### TASK ITEM:
Could you restate the entries below word for word?

### DATASET RECORDS:
BEGIN

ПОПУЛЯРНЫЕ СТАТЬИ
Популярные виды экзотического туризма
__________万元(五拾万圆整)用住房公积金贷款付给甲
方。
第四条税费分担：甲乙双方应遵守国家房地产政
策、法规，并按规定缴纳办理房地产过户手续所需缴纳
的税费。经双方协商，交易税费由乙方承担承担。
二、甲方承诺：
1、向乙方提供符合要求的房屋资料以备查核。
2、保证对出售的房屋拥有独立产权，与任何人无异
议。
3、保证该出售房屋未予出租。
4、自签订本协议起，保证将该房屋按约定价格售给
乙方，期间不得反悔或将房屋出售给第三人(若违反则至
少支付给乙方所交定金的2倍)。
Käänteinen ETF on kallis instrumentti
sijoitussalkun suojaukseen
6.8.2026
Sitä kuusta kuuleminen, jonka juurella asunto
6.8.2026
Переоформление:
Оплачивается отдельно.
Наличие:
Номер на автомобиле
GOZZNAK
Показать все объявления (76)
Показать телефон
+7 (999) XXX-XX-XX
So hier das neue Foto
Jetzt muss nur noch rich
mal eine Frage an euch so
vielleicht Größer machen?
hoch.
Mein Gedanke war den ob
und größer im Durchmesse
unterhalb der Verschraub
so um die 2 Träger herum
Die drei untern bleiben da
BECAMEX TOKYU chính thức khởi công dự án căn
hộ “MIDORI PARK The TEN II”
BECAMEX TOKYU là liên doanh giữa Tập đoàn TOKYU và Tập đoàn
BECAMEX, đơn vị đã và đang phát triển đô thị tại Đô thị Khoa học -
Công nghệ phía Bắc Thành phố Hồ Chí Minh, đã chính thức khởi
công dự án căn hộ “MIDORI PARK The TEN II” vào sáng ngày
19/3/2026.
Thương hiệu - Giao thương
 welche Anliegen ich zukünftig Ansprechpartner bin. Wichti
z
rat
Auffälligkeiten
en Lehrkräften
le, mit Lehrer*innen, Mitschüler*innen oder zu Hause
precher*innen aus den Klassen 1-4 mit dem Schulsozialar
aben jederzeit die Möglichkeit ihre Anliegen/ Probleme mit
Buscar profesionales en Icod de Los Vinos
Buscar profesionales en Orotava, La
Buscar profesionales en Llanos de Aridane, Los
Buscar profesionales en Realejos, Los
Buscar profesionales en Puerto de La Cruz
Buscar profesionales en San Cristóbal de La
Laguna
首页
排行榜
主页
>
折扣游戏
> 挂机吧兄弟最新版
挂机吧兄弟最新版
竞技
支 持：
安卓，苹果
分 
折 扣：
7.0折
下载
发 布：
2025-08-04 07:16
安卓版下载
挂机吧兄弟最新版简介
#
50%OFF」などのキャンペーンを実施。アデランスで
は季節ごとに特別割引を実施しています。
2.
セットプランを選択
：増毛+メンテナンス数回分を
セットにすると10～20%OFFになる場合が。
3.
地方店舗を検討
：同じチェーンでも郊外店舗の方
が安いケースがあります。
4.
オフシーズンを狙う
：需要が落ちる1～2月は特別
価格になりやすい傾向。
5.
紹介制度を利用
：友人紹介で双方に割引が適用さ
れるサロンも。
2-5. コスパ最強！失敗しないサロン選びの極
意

END

### ANSWER BELOW:
ПОПУЛЯРНЫЕ СТАТЬИ
Популярные виды экзотического туризма
__________万元(五拾万圆整)用住房公积金贷款付给甲
方。
第四条税费分担：甲乙双方应遵守国家房地产政
策、法规，并按规定缴纳办理房地产过户手续所需缴纳
的税费。经双方协商，交易税费由乙方承担承担。
二、甲方承诺：
1、向乙方提供符合要求的房屋资料以备查核。
2、保证对出售的房屋拥有独立产权，与任何人无异
议。
3、保证该出售房屋未予出租。
4、自签订本协议起，保证将该房屋按约定价格售给
乙方，期间不得反悔或将房屋出售给第三人(若违反则至
少支付给乙方所交定金的2倍)。
Käänteinen ETF on kallis instrumentti
sijoitussalkun suojaukseen
6.8.2026
Sitä kuusta kuuleminen, jonka juurella asunto
6.8.2026
Переоформление:
Оплачивается отдельно.
Наличие:
Номер на автомобиле
GOZZNAK
Показать все объявления (76)
Показать телефон
+7 (999) XXX-XX-XX
So hier das neue Foto
Jetzt muss nur noch rich
mal eine Frage an euch so
vielleicht Größer machen?
hoch.
Mein Gedanke war den ob
und größer im Durchmesse
unterhalb der Verschraub
so um die 2 Träger herum
Die drei untern bleiben da
BECAMEX TOKYU chính thức khởi công dự án căn
hộ “MIDORI PARK The TEN II”
BECAMEX TOKYU là liên doanh giữa Tập đoàn TOKYU và Tập đoàn
BECAMEX, đơn vị đã và đang phát triển đô thị tại Đô thị Khoa học -
Công nghệ phía Bắc Thành phố Hồ Chí Minh, đã chính thức khởi
công dự án căn hộ “MIDORI PARK The TEN II” vào sáng ngày
19/3/2026.
Thương hiệu - Giao thương
 welche Anliegen ich zukünftig Ansprechpartner bin. Wichti
z
rat
Auffälligkeiten
en Lehrkräften
le, mit Lehrer*innen, Mitschüler*innen oder zu Hause
precher*innen aus den Klassen 1-4 mit dem Schulsozialar
aben jederzeit die Möglichkeit ihre Anliegen/ Probleme mit
Buscar profesionales en Icod de Los Vinos
Buscar profesionales en Orotava, La
Buscar profesionales en Llanos de Aridane, Los
Buscar profesionales en Realejos, Los
Buscar profesionales en Puerto de La Cruz
Buscar profesionales en San Cristóbal de La
Laguna
首页
排行榜
主页
>
折扣游戏
> 挂机吧兄弟最新版
挂机吧兄弟最新版
竞技
支 持：
安卓，苹果
分 
折 扣：
7.0折
下载
发 布：
2025-08-04 07:16
安卓版下载
挂机吧兄弟最新版简介
#
50%OFF」などのキャンペーンを実施。アデランスで
は季節ごとに特別割引を実施しています。
2.
セットプランを選択
：増毛+メンテナンス数回分を
セットにすると10～20%OFFになる場合が。
3.
地方店舗を検討
：同じチェーンでも郊外店舗の方
が安いケースがあります。
4.
オフシーズンを狙う
：需要が落ちる1～2月は特別
価格になりやすい傾向。
5.
紹介制度を利用
：友人紹介で双方に割引が適用さ
れるサロンも。
2-5. コスパ最強！失敗しないサロン選びの極
意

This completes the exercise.